◆ TASK REQUIREMENTS: Please find the lines in the following records that hold "تخصصی", and copy them.

◆ SUPPLIED ENTRIES:

---------------

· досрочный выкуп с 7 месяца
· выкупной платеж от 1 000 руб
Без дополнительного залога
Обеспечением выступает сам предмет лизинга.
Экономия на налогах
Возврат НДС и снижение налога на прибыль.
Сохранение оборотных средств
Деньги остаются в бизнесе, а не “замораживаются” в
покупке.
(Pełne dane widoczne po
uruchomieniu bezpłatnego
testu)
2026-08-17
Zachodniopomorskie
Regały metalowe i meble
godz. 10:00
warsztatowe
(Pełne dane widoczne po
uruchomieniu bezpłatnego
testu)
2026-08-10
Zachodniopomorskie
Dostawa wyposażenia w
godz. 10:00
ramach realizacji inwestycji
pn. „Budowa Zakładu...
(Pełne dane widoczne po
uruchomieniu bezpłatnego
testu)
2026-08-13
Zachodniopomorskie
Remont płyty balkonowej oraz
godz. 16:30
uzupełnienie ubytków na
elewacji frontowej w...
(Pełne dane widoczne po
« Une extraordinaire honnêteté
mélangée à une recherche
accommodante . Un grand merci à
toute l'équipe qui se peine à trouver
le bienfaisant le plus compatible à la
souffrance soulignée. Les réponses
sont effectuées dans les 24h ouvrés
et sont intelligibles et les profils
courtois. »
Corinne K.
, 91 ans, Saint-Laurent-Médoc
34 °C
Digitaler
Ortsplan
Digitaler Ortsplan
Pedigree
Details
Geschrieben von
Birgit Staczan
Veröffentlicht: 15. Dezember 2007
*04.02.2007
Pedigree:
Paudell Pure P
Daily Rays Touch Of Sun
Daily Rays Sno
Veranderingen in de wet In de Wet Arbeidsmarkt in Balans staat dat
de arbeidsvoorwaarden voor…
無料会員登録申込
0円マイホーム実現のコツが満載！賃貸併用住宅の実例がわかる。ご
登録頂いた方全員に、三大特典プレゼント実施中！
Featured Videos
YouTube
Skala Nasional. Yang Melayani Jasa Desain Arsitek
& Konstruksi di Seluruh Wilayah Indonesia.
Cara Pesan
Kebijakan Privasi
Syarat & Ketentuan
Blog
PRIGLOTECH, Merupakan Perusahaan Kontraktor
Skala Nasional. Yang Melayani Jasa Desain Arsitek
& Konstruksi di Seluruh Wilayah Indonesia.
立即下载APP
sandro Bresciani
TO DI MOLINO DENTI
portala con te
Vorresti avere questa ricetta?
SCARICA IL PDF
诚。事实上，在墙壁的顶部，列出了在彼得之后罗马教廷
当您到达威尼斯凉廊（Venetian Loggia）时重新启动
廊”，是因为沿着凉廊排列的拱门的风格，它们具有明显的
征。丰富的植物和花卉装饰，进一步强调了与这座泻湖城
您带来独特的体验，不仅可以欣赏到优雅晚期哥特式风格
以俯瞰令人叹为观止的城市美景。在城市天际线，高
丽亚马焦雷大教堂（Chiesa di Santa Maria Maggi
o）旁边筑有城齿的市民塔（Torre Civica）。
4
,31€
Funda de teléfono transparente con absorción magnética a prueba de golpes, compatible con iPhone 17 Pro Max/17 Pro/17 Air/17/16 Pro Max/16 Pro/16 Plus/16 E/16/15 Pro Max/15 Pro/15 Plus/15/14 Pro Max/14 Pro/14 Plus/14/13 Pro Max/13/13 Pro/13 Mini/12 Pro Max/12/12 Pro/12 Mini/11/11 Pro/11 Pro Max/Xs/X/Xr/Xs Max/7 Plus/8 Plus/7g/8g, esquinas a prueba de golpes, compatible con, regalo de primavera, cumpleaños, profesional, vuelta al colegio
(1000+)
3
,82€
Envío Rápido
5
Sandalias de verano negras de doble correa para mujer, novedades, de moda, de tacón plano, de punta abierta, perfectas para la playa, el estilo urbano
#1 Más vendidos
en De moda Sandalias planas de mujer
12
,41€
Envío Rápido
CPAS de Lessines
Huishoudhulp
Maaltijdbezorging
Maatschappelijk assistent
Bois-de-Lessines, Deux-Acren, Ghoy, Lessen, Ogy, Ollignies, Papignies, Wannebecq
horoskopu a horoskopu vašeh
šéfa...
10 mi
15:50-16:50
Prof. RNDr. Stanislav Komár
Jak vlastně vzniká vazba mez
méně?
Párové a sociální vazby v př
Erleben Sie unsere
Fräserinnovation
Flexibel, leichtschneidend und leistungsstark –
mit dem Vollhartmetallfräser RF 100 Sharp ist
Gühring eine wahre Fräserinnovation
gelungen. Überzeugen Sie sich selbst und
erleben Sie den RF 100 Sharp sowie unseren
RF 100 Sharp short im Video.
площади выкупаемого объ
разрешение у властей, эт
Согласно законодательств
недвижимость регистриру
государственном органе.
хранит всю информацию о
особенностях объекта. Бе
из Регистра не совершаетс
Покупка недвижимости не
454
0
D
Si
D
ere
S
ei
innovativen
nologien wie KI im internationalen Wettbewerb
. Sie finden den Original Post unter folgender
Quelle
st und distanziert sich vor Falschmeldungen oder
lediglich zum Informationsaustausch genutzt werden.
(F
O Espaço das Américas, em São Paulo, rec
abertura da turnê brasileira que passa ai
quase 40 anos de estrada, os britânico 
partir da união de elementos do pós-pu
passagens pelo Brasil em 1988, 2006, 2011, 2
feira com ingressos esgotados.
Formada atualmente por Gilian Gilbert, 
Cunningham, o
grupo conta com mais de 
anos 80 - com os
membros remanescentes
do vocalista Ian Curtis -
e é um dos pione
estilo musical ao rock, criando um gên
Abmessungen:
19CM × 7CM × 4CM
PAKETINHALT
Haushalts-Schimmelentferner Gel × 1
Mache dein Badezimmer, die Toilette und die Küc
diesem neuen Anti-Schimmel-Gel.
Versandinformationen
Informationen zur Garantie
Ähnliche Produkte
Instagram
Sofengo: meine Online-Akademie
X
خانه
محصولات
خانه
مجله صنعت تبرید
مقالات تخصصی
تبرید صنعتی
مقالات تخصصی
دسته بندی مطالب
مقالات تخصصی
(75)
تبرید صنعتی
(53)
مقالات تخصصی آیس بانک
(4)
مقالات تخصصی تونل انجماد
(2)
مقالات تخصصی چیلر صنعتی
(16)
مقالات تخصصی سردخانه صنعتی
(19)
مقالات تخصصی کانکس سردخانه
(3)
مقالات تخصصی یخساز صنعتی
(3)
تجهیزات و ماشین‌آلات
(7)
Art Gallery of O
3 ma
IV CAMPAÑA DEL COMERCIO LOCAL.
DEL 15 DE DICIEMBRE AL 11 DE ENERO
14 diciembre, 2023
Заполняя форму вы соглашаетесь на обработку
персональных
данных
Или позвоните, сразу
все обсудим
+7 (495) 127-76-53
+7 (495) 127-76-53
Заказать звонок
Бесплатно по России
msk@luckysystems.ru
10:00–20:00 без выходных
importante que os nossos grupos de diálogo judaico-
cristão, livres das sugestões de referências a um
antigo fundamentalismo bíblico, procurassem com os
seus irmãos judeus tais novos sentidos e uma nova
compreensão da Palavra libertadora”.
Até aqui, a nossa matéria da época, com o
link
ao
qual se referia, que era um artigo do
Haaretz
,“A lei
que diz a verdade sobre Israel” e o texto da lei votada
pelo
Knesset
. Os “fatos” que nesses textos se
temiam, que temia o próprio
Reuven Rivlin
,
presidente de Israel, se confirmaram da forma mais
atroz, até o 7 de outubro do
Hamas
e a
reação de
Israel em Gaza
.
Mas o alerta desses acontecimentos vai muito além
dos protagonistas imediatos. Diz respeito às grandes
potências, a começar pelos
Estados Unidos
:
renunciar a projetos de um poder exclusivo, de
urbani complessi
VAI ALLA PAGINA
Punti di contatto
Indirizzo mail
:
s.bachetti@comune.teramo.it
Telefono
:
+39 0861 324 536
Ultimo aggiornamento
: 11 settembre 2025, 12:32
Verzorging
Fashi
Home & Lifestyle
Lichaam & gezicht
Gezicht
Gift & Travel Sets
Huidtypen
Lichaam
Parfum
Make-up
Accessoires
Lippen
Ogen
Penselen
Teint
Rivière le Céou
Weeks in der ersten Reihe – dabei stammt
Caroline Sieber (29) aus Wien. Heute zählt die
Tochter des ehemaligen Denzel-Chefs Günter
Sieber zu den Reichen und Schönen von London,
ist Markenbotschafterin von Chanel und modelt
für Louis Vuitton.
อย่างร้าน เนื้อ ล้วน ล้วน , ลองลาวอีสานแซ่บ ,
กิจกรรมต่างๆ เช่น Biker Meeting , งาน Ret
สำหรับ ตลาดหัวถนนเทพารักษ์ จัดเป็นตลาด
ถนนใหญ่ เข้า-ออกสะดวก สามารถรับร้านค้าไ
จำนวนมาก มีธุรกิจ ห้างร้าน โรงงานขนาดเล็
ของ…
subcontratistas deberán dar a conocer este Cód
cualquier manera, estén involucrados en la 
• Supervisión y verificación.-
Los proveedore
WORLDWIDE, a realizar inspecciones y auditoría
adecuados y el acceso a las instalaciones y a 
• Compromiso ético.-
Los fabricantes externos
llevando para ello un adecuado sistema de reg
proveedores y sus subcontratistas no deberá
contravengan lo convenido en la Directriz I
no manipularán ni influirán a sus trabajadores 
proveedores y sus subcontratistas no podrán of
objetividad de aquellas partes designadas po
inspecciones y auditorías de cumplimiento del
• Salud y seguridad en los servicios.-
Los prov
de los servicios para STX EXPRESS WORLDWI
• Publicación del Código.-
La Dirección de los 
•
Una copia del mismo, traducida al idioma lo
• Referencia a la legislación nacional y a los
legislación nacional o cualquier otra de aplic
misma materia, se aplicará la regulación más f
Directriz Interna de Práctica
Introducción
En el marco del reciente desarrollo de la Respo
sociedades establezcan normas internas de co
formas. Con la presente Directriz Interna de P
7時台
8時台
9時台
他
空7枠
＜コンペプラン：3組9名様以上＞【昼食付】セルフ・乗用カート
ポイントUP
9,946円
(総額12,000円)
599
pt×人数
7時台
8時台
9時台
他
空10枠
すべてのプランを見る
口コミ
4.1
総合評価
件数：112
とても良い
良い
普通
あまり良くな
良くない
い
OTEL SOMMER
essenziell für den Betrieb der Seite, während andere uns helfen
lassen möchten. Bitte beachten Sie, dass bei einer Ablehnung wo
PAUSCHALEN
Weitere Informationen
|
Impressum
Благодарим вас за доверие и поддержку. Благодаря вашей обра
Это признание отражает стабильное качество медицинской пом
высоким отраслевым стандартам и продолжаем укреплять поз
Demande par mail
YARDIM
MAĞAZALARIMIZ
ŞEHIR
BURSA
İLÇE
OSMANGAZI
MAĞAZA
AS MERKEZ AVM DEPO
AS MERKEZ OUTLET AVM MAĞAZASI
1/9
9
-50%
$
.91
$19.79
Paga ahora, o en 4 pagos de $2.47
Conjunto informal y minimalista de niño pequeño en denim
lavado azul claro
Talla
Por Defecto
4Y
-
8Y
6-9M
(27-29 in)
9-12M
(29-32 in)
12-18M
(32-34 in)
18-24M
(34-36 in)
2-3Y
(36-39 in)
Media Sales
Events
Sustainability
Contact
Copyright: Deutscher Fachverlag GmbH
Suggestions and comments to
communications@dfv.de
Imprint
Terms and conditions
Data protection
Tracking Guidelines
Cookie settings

---------------

◆ RESULT OF THIS EXERCISE:
مقالات تخصصی
مقالات تخصصی
مقالات تخصصی
مقالات تخصصی آیس بانک
مقالات تخصصی تونل انجماد
مقالات تخصصی چیلر صنعتی
مقالات تخصصی سردخانه صنعتی
مقالات تخصصی کانکس سردخانه
مقالات تخصصی یخساز صنعتی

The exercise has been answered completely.